On the 3d day of June, 1910, defendant, who was a dealer in pianos, entered into a contract on one of defendant’s printed forms with Erwin J. Fowley and Lillian May Fowley for the sale to them of a piano for the price of $265, to be paid in installments of $5 on August 1st following and $1.25 per week thereafter, with interest. The contract contained these provisions:

“It is also mutually understood and agreed that said E. J. Chapman, or his assigns, do not part with, nor do I acquire any interest whatsoever in said instrument until the whole of said purchase price and interest is fully paid, according to the terms above mentioned.
“In case of any failure on my part to fulfill and observe each and every of the terms of this agreement, or upon default of any payment of principal or interest, the whole sum shall, at the option of E. J. Chapman, become immediately due and payable, anything heretofore to the contrary notwithstanding, and he may sue for the entire amount aforesaid. And in case of such failure or default, or if E. J. Chapman at any time deems himself insecure, he or his agents, attorney or assigns, may enter my house and take said instrument into his possession and collect charges for transportation to and from my residence and all payments heretofore made by me on this agreement shall be considered as made to said E. J. Chapman, or to his assigns, for the use of said instrument and not on account of purchase thereof, and [722]*722in case of repossession by E. J. Chapman I hereby waive all claims of every name and nature.”

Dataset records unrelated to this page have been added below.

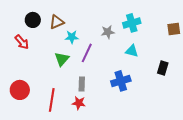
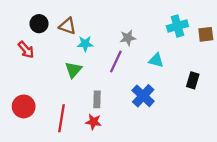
brown triangle: (57, 22) -> (67, 26), turned 42
cyan cross: (132, 23) -> (177, 26), moved
purple line: (87, 53) -> (116, 62), moved
blue cross: (121, 81) -> (143, 96), turned -30

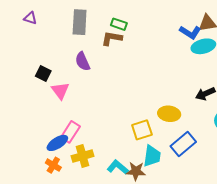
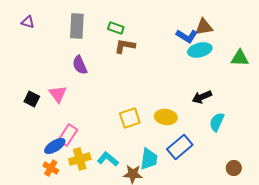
brown L-shape: (112, 38) -> (125, 46), moved
black square: (43, 73) -> (32, 99), moved
yellow square: (142, 130) -> (130, 118), moved
cyan L-shape: (118, 167) -> (108, 159), moved

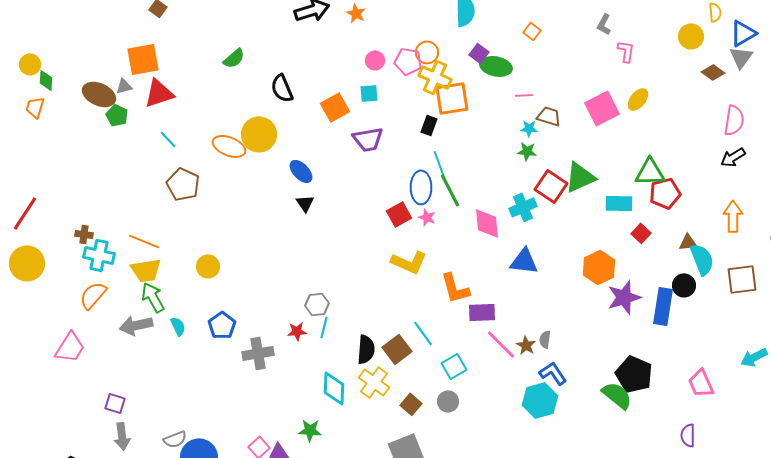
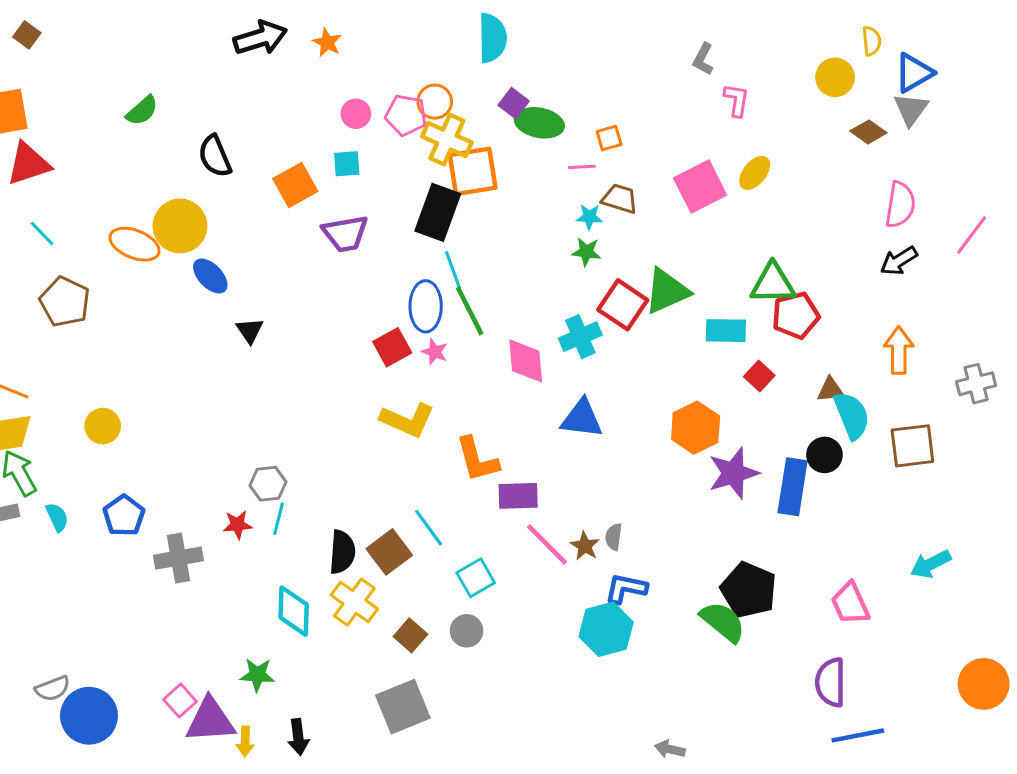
orange square: (532, 31) -> (609, 138), moved, turned 36
black rectangle: (429, 125) -> (438, 212), size x1.8
blue ellipse: (301, 171) -> (210, 276), moved
blue L-shape: (553, 373) -> (626, 588), turned -44
purple semicircle: (688, 435) -> (831, 682), size x1.4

This• contract was signed by the Fowleys alone; but the piano had previously been delivered to them by Chapman’s agent on trial and was then in their possession. The Fowleys defaulted on all the payments, and on August 16, 1910, Chapman began an action against them in the Municipal Court of the City of Rochester. The complaint in that action was verified by Chapman, and, among other things, alleged that on June 3, Í910, he sold and delivered to the Fowleys, defendants, said piano at their special instance and request, at the value and agreed price of $265. It also alleged the making by the Fowleys ' of the contract above mentioned, and a copy thereof was attached, and that said Fowleys had failed to make any payments whatsoever thereon. It also alleged that there was justly due to plaintiff from defendants $265, with interest from June 3, 1910. It did not allege that plaintiff had elected that the whole purchase price should become due. The Fowleys interposed no defense, and on August 30th judgment was rendered in Chapman’s favor by default for $278.46, damages and costs.

While this action was pending, and on August 27, 1910, the Fowleys sold this piano to plaintiff for $100; pláintiff being the mother of Lillian M. Fowley and residing with the Fowleys in the same house, where this piano then was. A written bill of sale of the piano was made by the Fowleys to plaintiff. These parties had taken counsel and had been advised that the commencement of the action in the Munic- ■ ipal Court by ■ Chapman was an election of remedies by him and its legal effect was to waive his title in the piano and vest it in the Fowleys, and that they could give good title thereto to plaintiff.

Defendant Chapman caused execution upon said Municipal Court judgment to be issued to a constable and directed the constable to levy -upon said piano, which was done, and the same was removed to defendant’s store and subsequently sold under the execution and purchased by defendant for $85. Before this levy defendant was informed of the bill of sale to plaintiff of the piano. This action was brought to recover the value of the piano as upon a conversion thereof, and the value of the piano was conceded upon the trial to be $85, and for that amount a verdict has been rendered in favor of plaintiff.

Two principal grounds of error upon the trial are urged by defendant’s counsel upon this motion: First, that the Fowleys had no title to the piano, and that defendant’s motion for a nonsuit should have been granted upon this theory. Further consideration of this question confirms the view I entertained at the trial that by commencing the action in the Municipal Court against the Fowleys for the full purchase price of the piano defendant elected to treat the sale of the piano as consummated, and that upon such election the title vested in' the Fowleys. The contract contains a clause by which the Fowleys agreed to purchase said piano and to pay Chapman therefor $265. The other clauses quoted above in reference to reserving title are intended for Chapman’s security and protection. In legal effect, they give Chapman the privilege or option of. rescinding the contract of sale, and it is [723]*723plain that, if Chapman repossesses himself of the piano, he does thereby rescind the sale, for, in that event, it is provided that:

“All payments heretofore made on this agreement shall be considered as made to said Chapman for the use of said instrument and not on account of purchase thereof, and in case of repossession by E. J. Chapman, I hereby waive all claims of every name and nature.”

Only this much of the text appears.